Domingo marcará quatro semanas desde que Naveed Akram, 24, e seu pai Sajid, 50, supostamente abriram fogo contra a multidão em uma celebração judaica de Hanukkah em 12 de dezembro, matando 15 pessoas e ferindo dezenas de outras.
Albanese passou semanas rejeitando apelos crescentes para lançar um inquérito nacional até que cedeu à pressão pública na quinta-feira.
O Premier Minns de NSW prometeu seu complete apoio à comissão actual federal a ser liderada pela ex-juíza do Tribunal Superior Virginia Bell.
Mas ele ainda acredita que um inquérito estatal proporcionaria os melhores resultados para NSW, fornecendo respostas rápidas sobre o que correu mal.
‘Há certas questões que são específicas de NSW… em relação à atividade policial no dia, ao número de policiais… à segurança contínua da comunidade judaica que pode exigir uma determinação mais rápida, e me reservo o direito de fazer isso’, disse Minns a repórteres na sexta-feira.
‘Não estou descartando a possibilidade de realizarmos nosso próprio inquérito.’
Minns já havia apresentado a ideia de fornecer ao serviço de segurança da comunidade judaica, CSG, maior capacidade de transporte de armas, através da aprovação de nova legislação.
O primeiro-ministro de NSW, Chris Minns, recusou-se a descartar o lançamento de um inquérito estadual sobre o ataque terrorista em Bondi Seaside
A notícia veio depois que o primeiro-ministro Anthony Albanese anunciou uma Comissão Actual da Commonwealth para o ataque na quinta-feira.
Mas qualquer decisão sobre “armar o CSG” só poderia ser apoiada pela “informação imediata” de um inquérito estatal.
Minns disse que a comissão actual teria acesso a ‘aos nossos funcionários, a nós, todas as informações de que necessitem” para garantir uma investigação completa e abrangente sobre “o pior evento terrorista que a Austrália já teve”.
O primeiro-ministro de NSW não entrou em detalhes sobre suas conversas com Albanese nos dias que antecederam a declaração de uma comissão actual pelo primeiro-ministro na quinta-feira.
Mas apoiou os termos de referência, que incluem uma investigação sobre o aumento do anti-semitismo em toda a Austrália nos últimos dois anos.

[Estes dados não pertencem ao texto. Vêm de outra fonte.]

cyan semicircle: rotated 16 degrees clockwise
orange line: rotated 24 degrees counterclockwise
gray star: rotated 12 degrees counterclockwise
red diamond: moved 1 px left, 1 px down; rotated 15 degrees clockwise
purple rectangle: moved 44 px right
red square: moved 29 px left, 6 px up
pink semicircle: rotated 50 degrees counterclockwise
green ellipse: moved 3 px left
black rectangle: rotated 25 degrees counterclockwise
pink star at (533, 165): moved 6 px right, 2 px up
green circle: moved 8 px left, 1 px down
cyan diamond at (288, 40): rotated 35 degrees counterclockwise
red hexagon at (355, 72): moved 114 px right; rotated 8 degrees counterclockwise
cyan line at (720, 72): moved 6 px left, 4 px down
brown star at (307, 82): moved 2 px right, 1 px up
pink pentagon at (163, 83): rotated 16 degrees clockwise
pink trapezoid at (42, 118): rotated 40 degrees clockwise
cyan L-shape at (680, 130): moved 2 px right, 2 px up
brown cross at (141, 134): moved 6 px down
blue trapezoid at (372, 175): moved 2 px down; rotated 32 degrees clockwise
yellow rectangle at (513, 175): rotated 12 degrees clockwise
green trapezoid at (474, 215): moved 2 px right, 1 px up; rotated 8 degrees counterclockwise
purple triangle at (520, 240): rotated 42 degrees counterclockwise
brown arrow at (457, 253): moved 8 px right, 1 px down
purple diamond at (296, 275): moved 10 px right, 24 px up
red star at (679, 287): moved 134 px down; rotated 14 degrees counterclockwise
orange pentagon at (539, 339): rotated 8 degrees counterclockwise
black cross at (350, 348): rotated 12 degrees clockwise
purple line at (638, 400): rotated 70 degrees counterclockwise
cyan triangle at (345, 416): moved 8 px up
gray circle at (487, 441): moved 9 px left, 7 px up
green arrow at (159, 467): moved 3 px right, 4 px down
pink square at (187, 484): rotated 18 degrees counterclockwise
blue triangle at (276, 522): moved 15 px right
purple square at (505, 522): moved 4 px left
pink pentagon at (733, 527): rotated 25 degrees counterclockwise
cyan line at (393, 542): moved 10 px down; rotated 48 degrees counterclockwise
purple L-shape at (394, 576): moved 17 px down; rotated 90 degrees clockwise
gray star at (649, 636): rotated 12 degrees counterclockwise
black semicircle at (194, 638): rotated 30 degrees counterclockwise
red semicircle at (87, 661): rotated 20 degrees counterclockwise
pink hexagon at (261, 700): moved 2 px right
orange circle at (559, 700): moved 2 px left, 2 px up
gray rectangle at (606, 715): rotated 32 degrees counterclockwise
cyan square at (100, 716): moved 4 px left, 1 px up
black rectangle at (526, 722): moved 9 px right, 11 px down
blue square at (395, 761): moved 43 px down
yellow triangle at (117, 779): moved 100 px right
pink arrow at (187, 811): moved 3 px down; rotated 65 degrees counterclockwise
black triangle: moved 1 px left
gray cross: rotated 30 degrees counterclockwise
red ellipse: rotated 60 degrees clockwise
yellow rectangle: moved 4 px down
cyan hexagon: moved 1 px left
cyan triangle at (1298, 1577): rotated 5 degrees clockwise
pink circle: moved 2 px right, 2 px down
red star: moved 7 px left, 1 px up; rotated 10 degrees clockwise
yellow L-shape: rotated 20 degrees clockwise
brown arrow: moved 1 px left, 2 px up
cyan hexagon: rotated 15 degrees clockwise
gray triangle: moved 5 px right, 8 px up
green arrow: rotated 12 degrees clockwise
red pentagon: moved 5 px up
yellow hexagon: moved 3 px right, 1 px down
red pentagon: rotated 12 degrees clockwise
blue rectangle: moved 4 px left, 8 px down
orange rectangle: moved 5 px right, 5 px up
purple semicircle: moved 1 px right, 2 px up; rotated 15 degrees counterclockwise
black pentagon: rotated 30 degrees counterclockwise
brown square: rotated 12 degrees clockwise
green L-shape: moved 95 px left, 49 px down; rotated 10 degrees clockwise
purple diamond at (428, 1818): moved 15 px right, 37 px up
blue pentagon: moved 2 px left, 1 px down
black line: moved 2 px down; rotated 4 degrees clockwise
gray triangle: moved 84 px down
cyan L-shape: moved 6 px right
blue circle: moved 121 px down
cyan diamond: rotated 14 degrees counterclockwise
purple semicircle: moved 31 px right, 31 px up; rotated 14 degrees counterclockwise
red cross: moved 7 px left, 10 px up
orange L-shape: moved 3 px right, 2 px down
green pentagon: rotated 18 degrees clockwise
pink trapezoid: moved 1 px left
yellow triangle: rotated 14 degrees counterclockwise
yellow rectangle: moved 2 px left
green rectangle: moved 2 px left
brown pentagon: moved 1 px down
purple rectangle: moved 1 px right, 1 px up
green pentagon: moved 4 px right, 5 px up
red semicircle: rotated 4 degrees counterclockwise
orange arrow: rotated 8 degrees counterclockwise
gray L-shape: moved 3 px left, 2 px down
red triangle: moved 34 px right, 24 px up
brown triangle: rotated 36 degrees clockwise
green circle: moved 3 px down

‘Tenho a firme convicção de que demônios foram liberados em NSW nos últimos dois anos, desde 7 de outubro e, sim, precisamos examinar as ações criminosas específicas e nojentas daqueles… acusados deste ato’, disse Minns.
“Mas também temos de compreender o padrão subjacente e a escalada dos ataques à comunidade judaica em NSW durante esse período de tempo.
‘Isso significa que não pode ser apenas um… processo felony contra aqueles que estão diretamente envolvidos. Há questões mais amplas em jogo aqui e precisam ser investigadas”.
Este domingo marcará quatro semanas desde a tragédia que ceifou 15 vidas inocentes
Minns espera que uma investigação forneça respostas rápidas sobre o que deu errado
Minns também apoiou a decisão do comissário de polícia de NSW, Mal Lanyon, de estender a proibição do estado em protestos em Sydney até 20 de janeiro.
Isso significa que nenhum protesto autorizado pode ocorrer até que o semana que antecede o Dia da Austrália.
“O tempo está quente e as paixões estão acesas no momento e a verdade é que não precisamos de mais divisão e agravamento nas ruas de Sydney durante este período difícil”, disse Minns.
‘Acho que teria sido realmente terrível para… a unidade da cidade ter manifestações massivas e divisivas nas ruas de Sydney brand após aquele evento terrorista.’